- **Work item**:
Each of the following records is to be printed verbatim.

- **Task material**:
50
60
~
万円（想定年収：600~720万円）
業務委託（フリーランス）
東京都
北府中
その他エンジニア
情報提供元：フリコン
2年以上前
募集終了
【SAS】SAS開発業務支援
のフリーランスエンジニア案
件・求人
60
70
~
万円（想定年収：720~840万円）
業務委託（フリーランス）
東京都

- **Response to the exercise**:
50
60
~
万円（想定年収：600~720万円）
業務委託（フリーランス）
東京都
北府中
その他エンジニア
情報提供元：フリコン
2年以上前
募集終了
【SAS】SAS開発業務支援
のフリーランスエンジニア案
件・求人
60
70
~
万円（想定年収：720~840万円）
業務委託（フリーランス）
東京都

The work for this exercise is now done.